Supplied information:

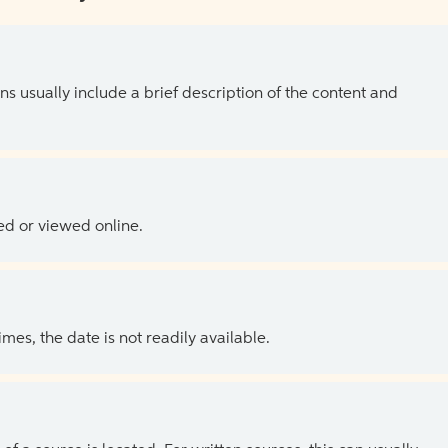
ns usually include a brief description of the content and
ed or viewed online.
es, the date is not readily available.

Task details:
Return the material exactly as given above, picture-free.

Exercise solution:
ns usually include a brief description of the content and
ed or viewed online.
es, the date is not readily available.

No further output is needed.